BEGIN Record set
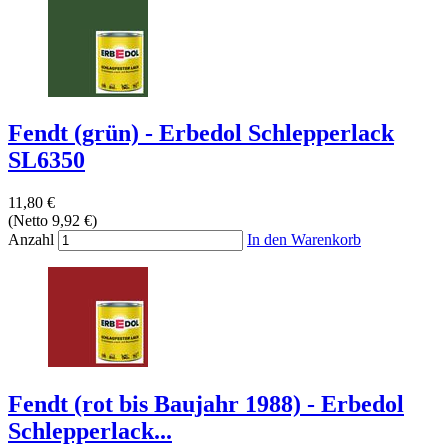
Fendt (grün) - Erbedol Schlepperlack
SL6350
11,80 €
(Netto 9,92 €)
Anzahl
In den Warenkorb
Fendt (rot bis Baujahr 1988) - Erbedol
Schlepperlack...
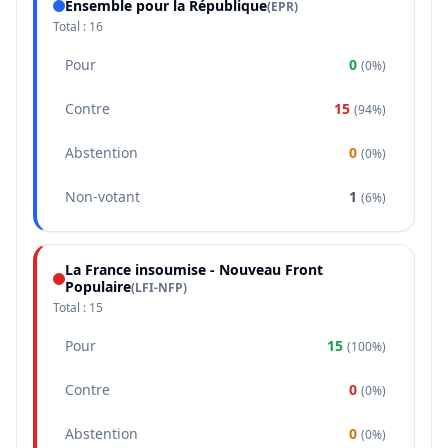
Ensemble pour la République
(
EPR
)
Total :
16
Pour
0
(
0%
)
Contre
15
(
94%
)
Abstention
0
(
0%
)
Non-votant
1
(
6%
)
La France insoumise - Nouveau Front
Populaire
(
LFI-NFP
)
Total :
15
Pour
15
(
100%
)
Contre
0
(
0%
)
Abstention
0
(
0%
)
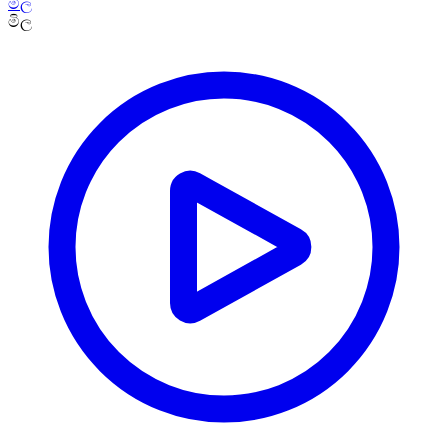
මිල
මිල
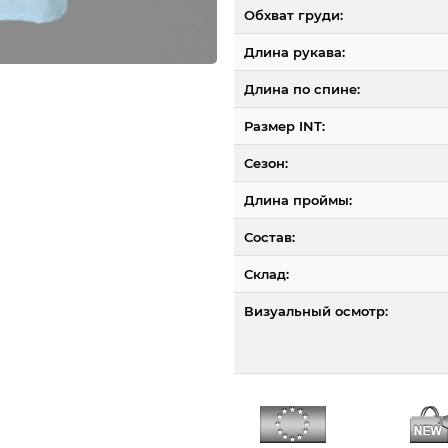
Обхват груди:
Длина рукава:
Длина по спине:
Размер INT:
Сезон:
Длина проймы:
Состав:
Склад:
Визуальный осмотр:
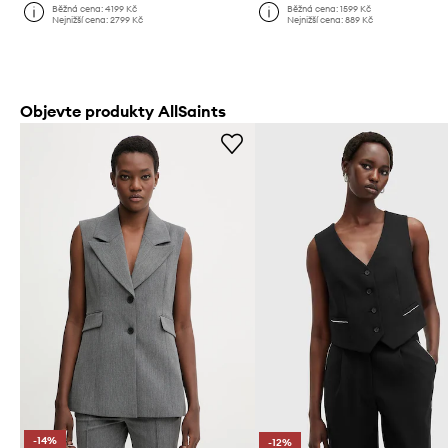
Běžná cena:
4199 Kč
Běžná cena:
1599 Kč
Nejnižší cena:
2799 Kč
Nejnižší cena:
889 Kč
Objevte produkty AllSaints
-14%
-12%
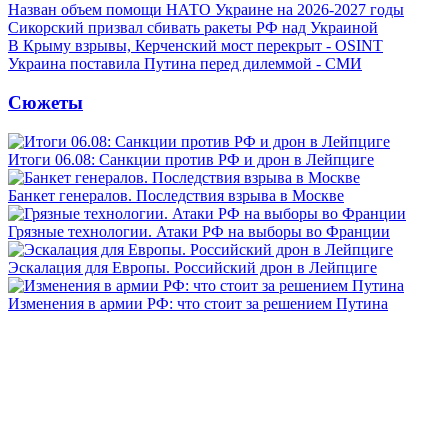
Назван объем помощи НАТО Украине на 2026-2027 годы
Сикорский призвал сбивать ракеты РФ над Украиной
В Крыму взрывы, Керченский мост перекрыт - OSINT
Украина поставила Путина перед дилеммой - СМИ
Сюжеты
Итоги 06.08: Санкции против РФ и дрон в Лейпциге
Банкет генералов. Последствия взрыва в Москве
Грязные технологии. Атаки РФ на выборы во Франции
Эскалация для Европы. Российский дрон в Лейпциге
Изменения в армии РФ: что стоит за решением Путина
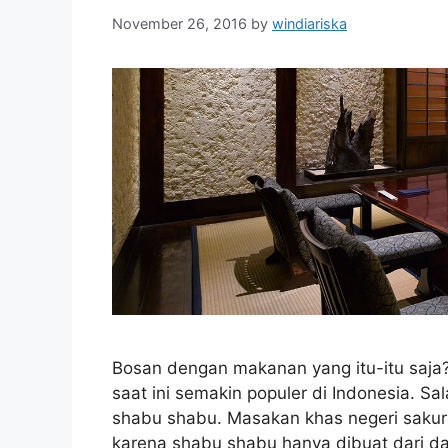
November 26, 2016
by
windiariska
Bosan dengan makanan yang itu-itu saj
saat ini semakin populer di Indonesia. S
shabu shabu. Masakan khas negeri sakur
karena shabu shabu hanya dibuat dari d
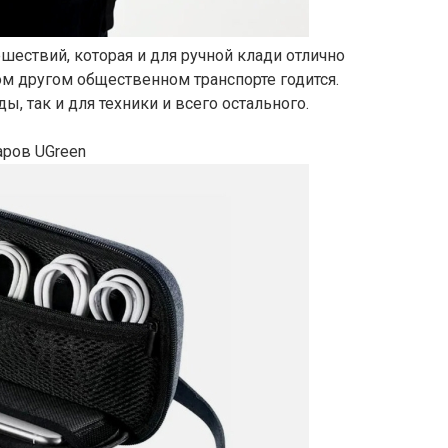
шествий, которая и для ручной клади отлично
ом другом общественном транспорте годится.
ы, так и для техники и всего остального.
аров UGreen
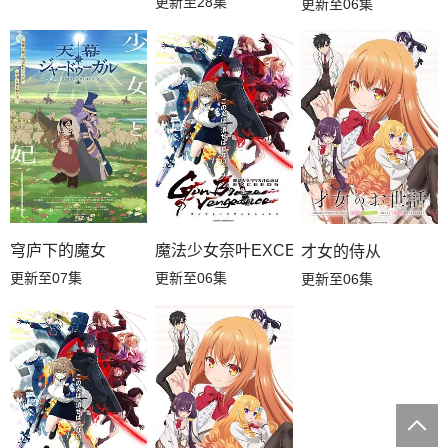
更新至28集
更新至06集
穹庐下的魔女
魔法少女奈叶EXCEEDSGunBlazeVenge
才女的侍从
更新至07集
更新至06集
更新至06集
END Record set
- _Work request_:
Every entry above should be given again exactly, with no images included.

- _Result for this exercise_:
Fendt (grün) - Erbedol Schlepperlack
SL6350
11,80 €
(Netto 9,92 €)
Anzahl
In den Warenkorb
Fendt (rot bis Baujahr 1988) - Erbedol
Schlepperlack...
Ensemble pour la République
(
EPR
)
Total :
16
Pour
0
(
0%
)
Contre
15
(
94%
)
Abstention
0
(
0%
)
Non-votant
1
(
6%
)
La France insoumise - Nouveau Front
Populaire
(
LFI-NFP
)
Total :
15
Pour
15
(
100%
)
Contre
0
(
0%
)
Abstention
0
(
0%
)
මිල
මිල
Обхват груди:
Длина рукава:
Длина по спине:
Размер INT:
Сезон:
Длина проймы:
Состав:
Склад:
Визуальный осмотр:
Běžná cena:
4199 Kč
Běžná cena:
1599 Kč
Nejnižší cena:
2799 Kč
Nejnižší cena:
889 Kč
Objevte produkty AllSaints
-14%
-12%
Назван объем помощи НАТО Украине на 2026-2027 годы
Сикорский призвал сбивать ракеты РФ над Украиной
В Крыму взрывы, Керченский мост перекрыт - OSINT
Украина поставила Путина перед дилеммой - СМИ
Сюжеты
Итоги 06.08: Санкции против РФ и дрон в Лейпциге
Банкет генералов. Последствия взрыва в Москве
Грязные технологии. Атаки РФ на выборы во Франции
Эскалация для Европы. Российский дрон в Лейпциге
Изменения в армии РФ: что стоит за решением Путина
November 26, 2016
by
windiariska
Bosan dengan makanan yang itu-itu saj
saat ini semakin populer di Indonesia. S
shabu shabu. Masakan khas negeri sakur
karena shabu shabu hanya dibuat dari d
шествий, которая и для ручной клади отлично
ом другом общественном транспорте годится.
ы, так и для техники и всего остального.
аров UGreen
更新至28集
更新至06集
穹庐下的魔女
魔法少女奈叶EXCEEDSGunBlazeVenge
才女的侍从
更新至07集
更新至06集
更新至06集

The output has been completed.